Solved – SSE not decreasing with increase in number of clusters

clusteringk-means

So as far as I know, SSE should decrease( or just never increases) as the number of clusters increases.

I have an implementation of K-means where the parameter k was supplied as 5,10,15,20,25 and 30 for every different run of the K-means. So at the end of each run, the number of clusters reported was 2,5,8,3,5 and 7

Sum Of Squared Error(SSE) was calculated for each of the runs.

SSE for k=5(2) was 41695.147

SSE for k=10(5) was 43016.033

SSE for k=15(8) was 48692.344

SSE for k=20(3) was 41440.441

SSE for k=25(5) was 45485.315

SSE for k=30(7) was 40871.851

The graph below is plotted for number of clusters reported by K-means vs SSE.
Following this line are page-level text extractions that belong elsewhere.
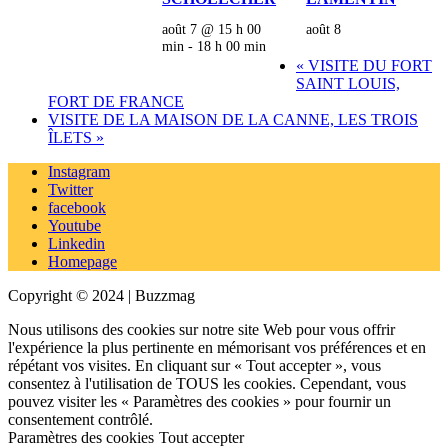
août 7 @ 15 h 00
août 8
min
-
18 h 00 min
«
VISITE DU FORT
SAINT LOUIS,
FORT DE FRANCE
VISITE DE LA MAISON DE LA CANNE, LES TROIS
ÎLETS
»
Instagram
Twitter
facebook
Youtube
Linkedin
Homepage
Copyright © 2024 | Buzzmag
Nous utilisons des cookies sur notre site Web pour vous offrir
l'expérience la plus pertinente en mémorisant vos préférences et en
répétant vos visites. En cliquant sur « Tout accepter », vous
consentez à l'utilisation de TOUS les cookies. Cependant, vous
pouvez visiter les « Paramètres des cookies » pour fournir un
consentement contrôlé.
Paramètres des cookies
Tout accepter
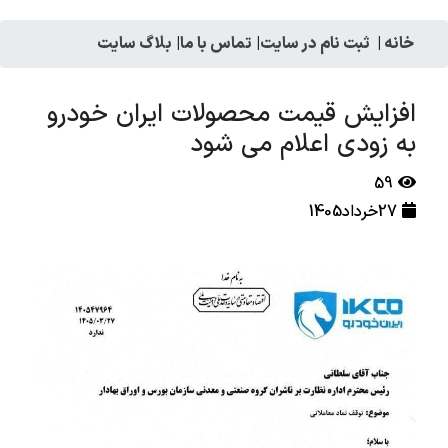
خانه
|
ثبت نام در سایت
|
تماس با ما
|
بلاگ سایت
افزایش قیمت محصولات ایران خودرو
به زودی اعلام می شود
59
27خرداد1405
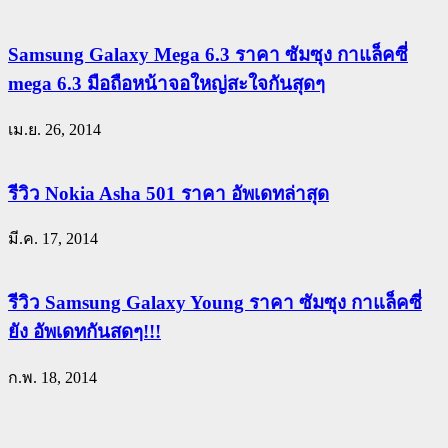
Samsung Galaxy Mega 6.3 ราคา ซัมซุง กาแล็คซี่
mega 6.3 มือถือหน้าจอใหญ่สะใจกันสุดๆ
เม.ย. 26, 2014
รีวิว Nokia Asha 501 ราคา อัพเดทล่าสุด
มี.ค. 17, 2014
รีวิว Samsung Galaxy Young ราคา ซัมซุง กาแล็คซี่
ยัง อัพเดทกันสดๆ!!!
ก.พ. 18, 2014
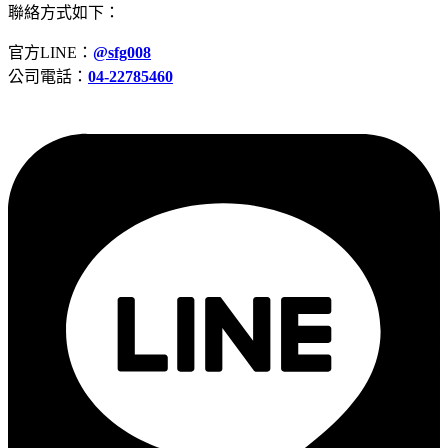
聯絡方式如下：
官方LINE：
@sfg008
公司電話：
04-22785460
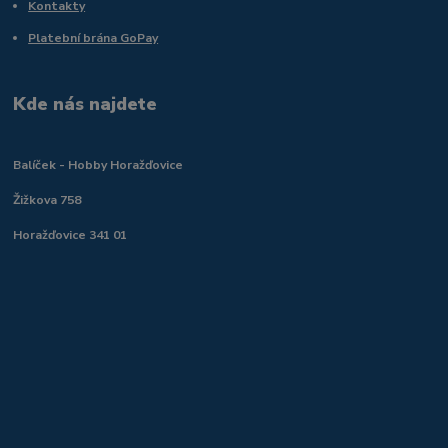
Kontakty
Platební brána GoPay
Kde nás najdete
Balíček - Hobby Horažďovice
Žižkova 758
Horažďovice 341 01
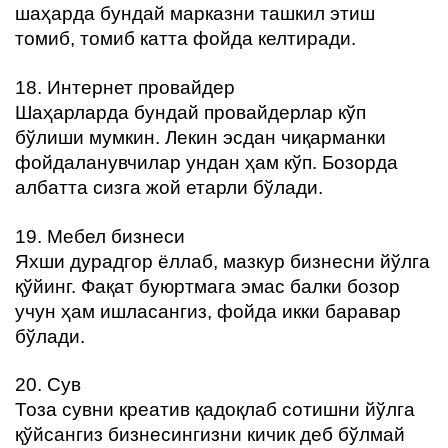
шаҳарда бундай марказни ташкил этиш
томиб, томиб катта фойда келтиради.
18. Интернет провайдер
Шаҳарларда бундай провайдерлар кўп
бўлиши мумкин. Лекин эсдан чиқарманки
фойдаланувчилар ундан ҳам кўп. Бозорда
албатта сизга жой етарли бўлади.
19. Мебел бизнеси
Яхши дурадгор ёллаб, мазкур бизнесни йўлга
қўйинг. Фақат буюртмага эмас балки бозор
учун ҳам ишласангиз, фойда икки баравар
бўлади.
20. Сув
Тоза сувни креатив қадоқлаб сотишни йўлга
қўйсангиз бизнесингизни кичик деб бўлмай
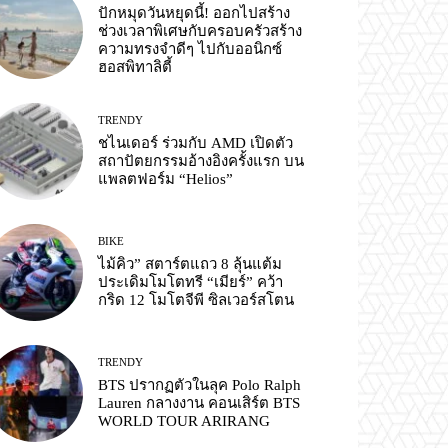
ปักหมุดวันหยุดนี้! ออกไปสร้าง
ช่วงเวลาพิเศษกับครอบครัวสร้าง
ความทรงจำดีๆ ไปกับออนิกซ์
ฮอสพิทาลิตี้
TRENDY
ชไนเดอร์ ร่วมกับ AMD เปิดตัว
สถาปัตยกรรมอ้างอิงครั้งแรก บน
แพลตฟอร์ม “Helios”
BIKE
ไม้คิว” สตาร์ตแถว 8 ลุ้นแต้ม
ประเดิมโมโตทรี “เมียร์” คว้า
กริด 12 โมโตจีพี ซิลเวอร์สโตน
TRENDY
BTS ปรากฏตัวในลุค Polo Ralph
Lauren กลางงาน คอนเสิร์ต BTS
WORLD TOUR ARIRANG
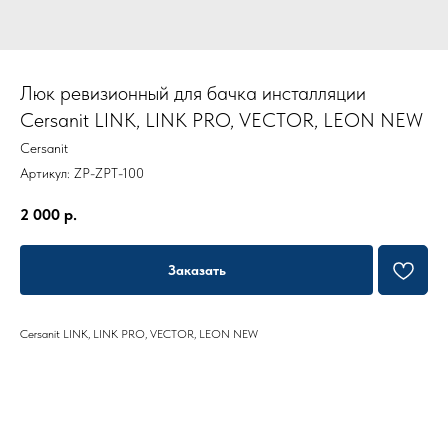
Люк ревизионный для бачка инсталляции
Cersanit LINK, LINK PRO, VECTOR, LEON NEW
Cersanit
Артикул:
ZP-ZPT-100
2 000
р.
Заказать
Cersanit LINK, LINK PRO, VECTOR, LEON NEW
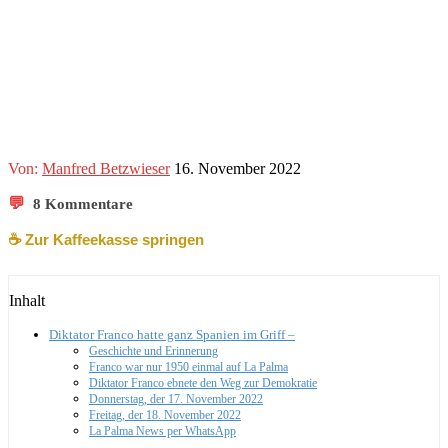
Von:
Manfred Betzwieser
16. November 2022
💬
8 Kommentare
☕️ Zur Kaffeekasse springen
Inhalt
Diktator Franco hatte ganz Spanien im Griff –
Geschichte und Erinnerung
Franco war nur 1950 einmal auf La Palma
Diktator Franco ebnete den Weg zur Demokratie
Donnerstag, der 17. November 2022
Freitag, der 18. November 2022
La Palma News per WhatsApp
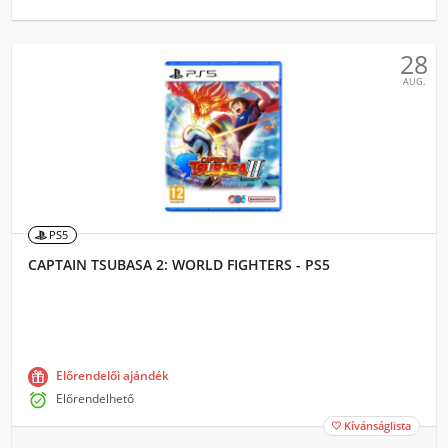
28
AUG.
PS5
CAPTAIN TSUBASA 2: WORLD FIGHTERS - PS5
Előrendelői ajándék

Előrendelhető
Kívánságlista

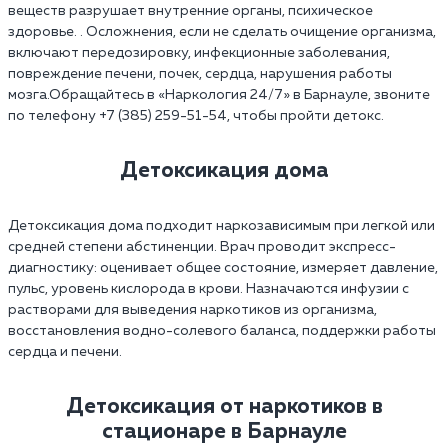
веществ разрушает внутренние органы, психическое
здоровье. . Осложнения, если не сделать очищение организма,
включают передозировку, инфекционные заболевания,
повреждение печени, почек, сердца, нарушения работы
мозга.Обращайтесь в «Наркология 24/7» в Барнауле, звоните
по телефону +7 (385) 259-51-54, чтобы пройти детокс.
Детоксикация дома
Детоксикация дома подходит наркозависимым при легкой или
средней степени абстиненции. Врач проводит экспресс-
диагностику: оценивает общее состояние, измеряет давление,
пульс, уровень кислорода в крови. Назначаются инфузии с
растворами для выведения наркотиков из организма,
восстановления водно-солевого баланса, поддержки работы
сердца и печени.
Детоксикация от наркотиков в
стационаре в Барнауле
enter image description here

This isn't supposed to happen right?

UPDATE:

data_attributes = (float, nominal, nominal)

calculation of distance:

point_1 = (2, 'apple', 'car')

point_2 = (4, 'banana', 'car')

dist(point_1, point_2) = (2 + 1 + 0) = 3

for float attribute: Simple euclidean distance between (2 and 4) = 2

for nominal attribute: if same values, then zero else one.
So ('apple' and 'banana') = 1 and ('car' and 'car') = 0

Is this distance calculation the culprit?

Best Answer

SSE and k-means only makes sense with continuous variables.

How did you even compute the mean on such data?!?

K-means must not be used with arbitrary distances. The method is designed to optimize squared Euclidean only, and can be extended trivially to other Bregman divergences. But for example k-means does not minimize Euclidean distances, but only the squared.

The rule that the SSE does not increase with increasing k only holds for the true optimum. If you converge to inferior solutions, it may not hold. So in particular if it is violated you know that k-means failed.

Another indication of k-means failing on your data are the disappearing clusters.nif you have set k=15 but in the end only get 8 clusters that is because it simply did not work.